━━━━━ EXERCISE DATA ━━━━━

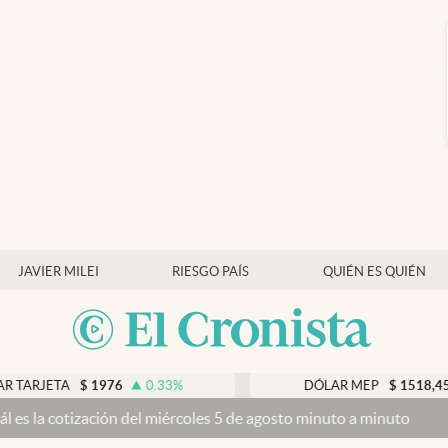
JAVIER MILEI
RIESGO PAÍS
QUIÉN ES QUIÉN
RJETA
$
1976
0.33
%
DÓLAR MEP
$
1518,45
a cotización del miércoles 5 de agosto minuto a minuto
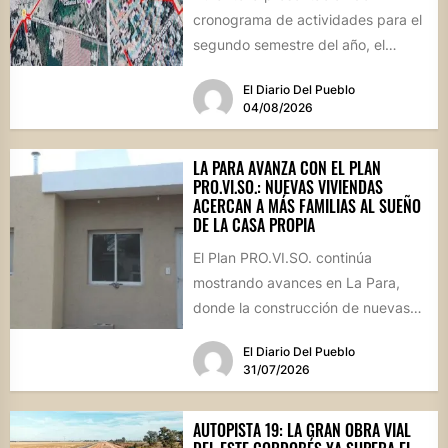
cronograma de actividades para el
segundo semestre del año, el
intendente Gerardo Cicarelli repasó
El Diario Del Pueblo
el estado...
04/08/2026
LA PARA AVANZA CON EL PLAN
PRO.VI.SO.: NUEVAS VIVIENDAS
ACERCAN A MÁS FAMILIAS AL SUEÑO
DE LA CASA PROPIA
El Plan PRO.VI.SO. continúa
mostrando avances en La Para,
donde la construcción de nuevas
viviendas no solo brinda respuestas
El Diario Del Pueblo
a...
31/07/2026
AUTOPISTA 19: LA GRAN OBRA VIAL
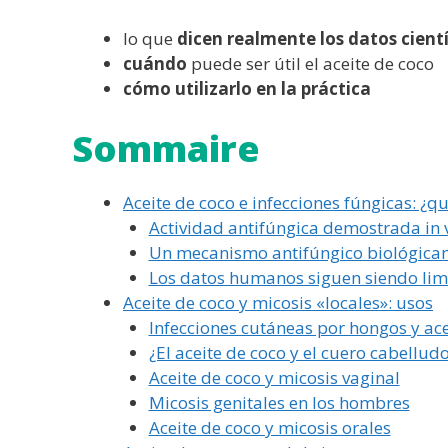
lo que
dicen realmente los datos cientí
cuándo
puede ser útil el aceite de coco
cómo utilizarlo en la práctica
Sommaire
Aceite de coco e infecciones fúngicas: ¿qu
Actividad antifúngica demostrada in v
Un mecanismo antifúngico biológica
Los datos humanos siguen siendo lim
Aceite de coco y micosis «locales»: usos
Infecciones cutáneas por hongos y ace
¿El aceite de coco y el cuero cabellud
Aceite de coco y micosis vaginal
Micosis genitales en los hombres
Aceite de coco y micosis orales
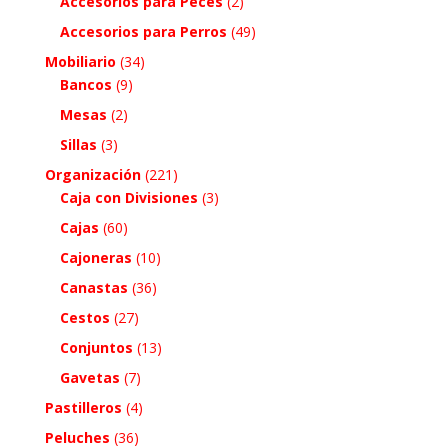
Accesorios para Peces
(2)
Accesorios para Perros
(49)
Mobiliario
(34)
Bancos
(9)
Mesas
(2)
Sillas
(3)
Organización
(221)
Caja con Divisiones
(3)
Cajas
(60)
Cajoneras
(10)
Canastas
(36)
Cestos
(27)
Conjuntos
(13)
Gavetas
(7)
Pastilleros
(4)
Peluches
(36)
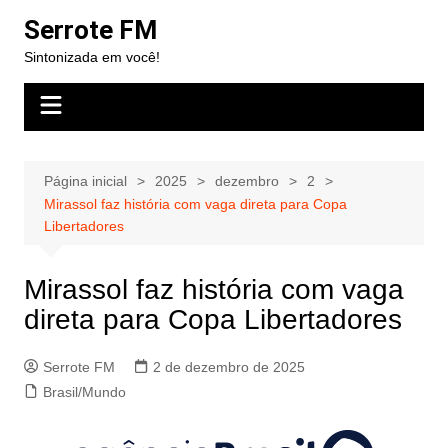
Ir
Serrote FM
para
Sintonizada em você!
o
conteúdo
Página inicial
2025
dezembro
2
Mirassol faz história com vaga direta para Copa
Libertadores
Mirassol faz história com vaga
direta para Copa Libertadores
Serrote FM
2 de dezembro de 2025
Brasil/Mundo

━━━━━

Tally the lines above containing "Copa"; give only the number.

OUTPUT: 2